Pero todo esto ya es historia. No lo es el país dividido que comenzará a gobernar Fernández a partir del 10 de diciembre. Una Argentina con enormes dificultades económicas y con un abismo irreconciliable en el campo del pensamiento.
Para complicar más las cosas, Fernández tuvo que hacer su primera visita como presidente electo a México porque el gobierno de Brasil lo repudia, una insensatez (aunque le hubiera gustado) en la que ni siquiera ha incurrido Donald Trump. Es muy probable que Jair Bolsonaro, si hubiese existido políticamente en la década del 30 en Europa, hubiera adherido al nazifascismo y salido a la caza de minorías “indeseables” a las que culparía de todos los males. En realidad, el ex candidato a vicepresidente, Miguel Angel Pichetto, tal vez hubiese hecho algo sumilar con la ayuda de la “Joseph Goobbels argentina”, la inefable Elisa Carrió que por el bien de la democracia anunció su retiro.
Fernández se encontrará con innumerables problemas, a los que le deberá sumar la relación con Brasil, que más allá del nefasto personaje que lo preside, es el principal socio comercial de la Argentina. Pero su principal desafío será encontrar el camino político y económico para cerrar el círculo recurrente de las crisis permanentes. Algo se ha avanzado en lo político. Todo indica que Macri será el primer presidente no peronista que terminará su mandato sin irse antes del poder en medio de un caos o echado por un golpe militar. No es un dato menor, pero que debería ser complementado con una sustentabilidad socioeconómica que no haga de los cambios presidenciales una batalla campal permanente entre los argentinos.
Tal vez Chile, el “ejemplo” de la democracia liberar por excelencia del cono sur desde el fin del pinochetismo, marque un antes y un después en la política regional. Los levantamientos civiles sin líderes claros a la vista desde hace tres semanas son fenómenos a interpretar con mucho cuidado. Durán Barba, Marcos Peña y otros “especialistas” que venden humo con el coaching no serían los más indicados.
En Chile se ha expresado una sociedad cansada de la desigualdad pese a que los datos macroeconómicos son excelentes, los pobres son un diez por ciento de los que hay en la Argentina y no hay inflación. Pero la humillación por la enorme brecha en la calidad de vida y las diferentes oportunidades de crecimiento entre la población hizo estallar una caldera que venía calentándose desde hace tiempo. ¿Qué sucedería en Brasil, una de las principales economías de Occidente, pero con decenas de millones de pobres, si surgieran levantamientos similares?.
En la Argentina, una clase media pujante, la educación y la salud públicas han sido habitualmente factores disuasivos de ese tipo de estallidos, con excepción en las épocas de las grandes crisis.
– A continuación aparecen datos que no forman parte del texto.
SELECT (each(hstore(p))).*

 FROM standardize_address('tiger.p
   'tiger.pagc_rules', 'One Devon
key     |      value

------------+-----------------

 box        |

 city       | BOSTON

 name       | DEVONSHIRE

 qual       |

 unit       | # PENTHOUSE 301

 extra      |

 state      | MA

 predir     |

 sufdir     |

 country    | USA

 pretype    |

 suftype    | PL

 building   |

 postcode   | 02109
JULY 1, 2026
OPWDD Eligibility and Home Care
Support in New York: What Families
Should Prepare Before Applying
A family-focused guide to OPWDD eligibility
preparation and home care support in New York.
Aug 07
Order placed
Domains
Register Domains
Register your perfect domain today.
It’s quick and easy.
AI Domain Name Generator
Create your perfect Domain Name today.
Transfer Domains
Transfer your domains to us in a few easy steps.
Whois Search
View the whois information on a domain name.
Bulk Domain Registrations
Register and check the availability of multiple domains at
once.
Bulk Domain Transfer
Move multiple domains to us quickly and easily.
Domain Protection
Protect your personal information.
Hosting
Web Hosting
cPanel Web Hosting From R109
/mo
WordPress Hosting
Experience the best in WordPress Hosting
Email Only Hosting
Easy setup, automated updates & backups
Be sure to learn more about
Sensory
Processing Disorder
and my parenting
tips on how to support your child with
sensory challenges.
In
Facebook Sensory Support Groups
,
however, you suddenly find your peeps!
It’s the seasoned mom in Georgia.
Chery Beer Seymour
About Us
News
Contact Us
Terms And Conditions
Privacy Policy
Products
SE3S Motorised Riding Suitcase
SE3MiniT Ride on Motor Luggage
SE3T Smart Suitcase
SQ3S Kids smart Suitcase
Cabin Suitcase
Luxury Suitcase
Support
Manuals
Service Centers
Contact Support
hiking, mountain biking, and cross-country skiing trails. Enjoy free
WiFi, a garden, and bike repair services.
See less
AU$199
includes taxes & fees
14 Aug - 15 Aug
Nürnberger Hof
Pero ya no alcanza. Tampoco con el mero asistencialismo del Estado que calme a los pobres y los mantenga en sus casas.
Los economistas dirían que la única salida es el crecimiento de la economía, que genera trabajo, que trae inversiones en un marco de un Estado que regule sus gastos. Chile hizo eso y estalló. No parece ser la única alternativa, más emparentada con la teoría económica que con la práctica política.
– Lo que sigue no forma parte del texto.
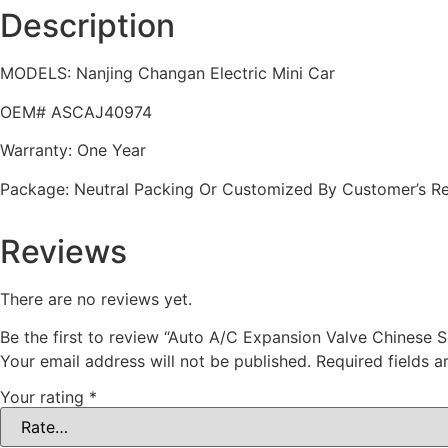
Description
MODELS: Nanjing Changan Electric Mini Car
OEM# ASCAJ40974
Warranty: One Year
Package: Neutral Packing Or Customized By Customer’s R
Reviews
There are no reviews yet.
Be the first to review “Auto A/C Expansion Valve Chinese
Your email address will not be published.
Required fields 
Your rating
*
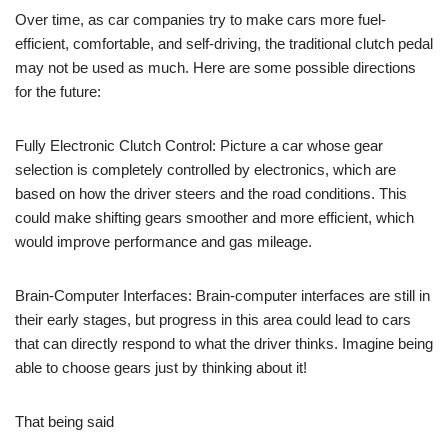
Over time, as car companies try to make cars more fuel-
efficient, comfortable, and self-driving, the traditional clutch pedal
may not be used as much. Here are some possible directions
for the future:
Fully Electronic Clutch Control: Picture a car whose gear
selection is completely controlled by electronics, which are
based on how the driver steers and the road conditions. This
could make shifting gears smoother and more efficient, which
would improve performance and gas mileage.
Brain-Computer Interfaces: Brain-computer interfaces are still in
their early stages, but progress in this area could lead to cars
that can directly respond to what the driver thinks. Imagine being
able to choose gears just by thinking about it!
That being said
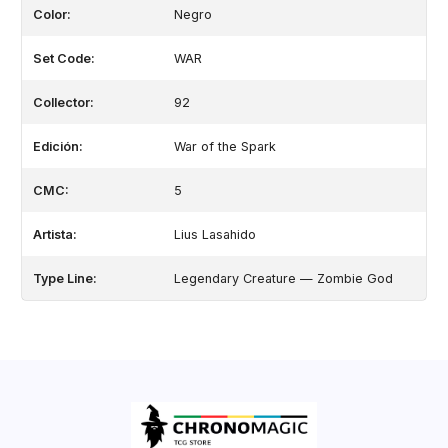
Color:
Negro
Set Code:
WAR
Collector:
92
Edición:
War of the Spark
CMC:
5
Artista:
Lius Lasahido
Type Line:
Legendary Creature — Zombie God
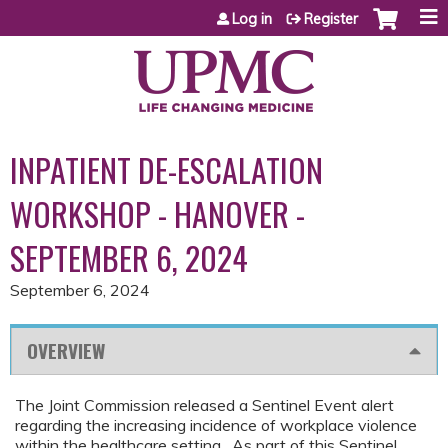
Jump to content
Log in
Register
INPATIENT DE-ESCALATION
WORKSHOP - HANOVER -
SEPTEMBER 6, 2024
September 6, 2024
OVERVIEW
The Joint Commission released a Sentinel Event alert
regarding the increasing incidence of workplace violence
within the healthcare setting. As part of this Sentinel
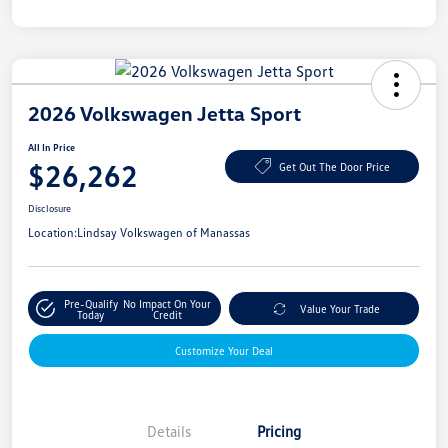
2026 Volkswagen Jetta Sport
All In Price
$26,262
Get Out The Door Price
Disclosure
Location:
Lindsay Volkswagen of Manassas
Pre-Qualify
No Impact On Your
Value Your Trade
Today
Credit
Customize Your Deal
Details
Pricing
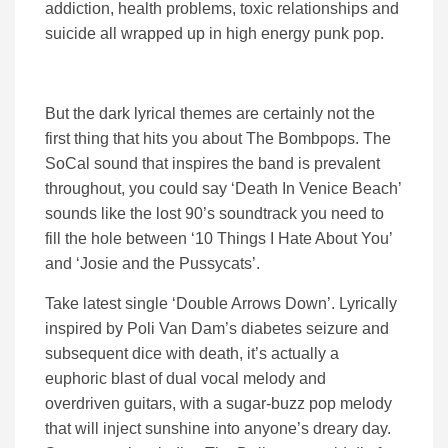
addiction, health problems, toxic relationships and
suicide all wrapped up in high energy punk pop.
But the dark lyrical themes are certainly not the
first thing that hits you about The Bombpops. The
SoCal sound that inspires the band is prevalent
throughout, you could say ‘Death In Venice Beach’
sounds like the lost 90’s soundtrack you need to
fill the hole between ‘10 Things I Hate About You’
and ‘Josie and the Pussycats’.
Take latest single ‘Double Arrows Down’. Lyrically
inspired by Poli Van Dam’s diabetes seizure and
subsequent dice with death, it’s actually a
euphoric blast of dual vocal melody and
overdriven guitars, with a sugar-buzz pop melody
that will inject sunshine into anyone’s dreary day.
Si el deseable crecimiento de la economía no llega a todos se convierte en un factor reactivo y regresivo. Sebastián Piñera, presidente de Chile y dueño de una las fortunas más importantes de ese país, lo está entendiendo, o al menos así lo expresó su mujer a través de un audio que se hizo viral.
El principal desafío de Fernández será encontrar ese camino de mayor equidad, de cerrar la brecha entre la marginalidad y la opulencia obscena enquistada desde siempre en todas las provincias del país. Para eso está la política. Por eso, el fin de la historia y de las ideologías, al menos en la Argentina, están muy lejos.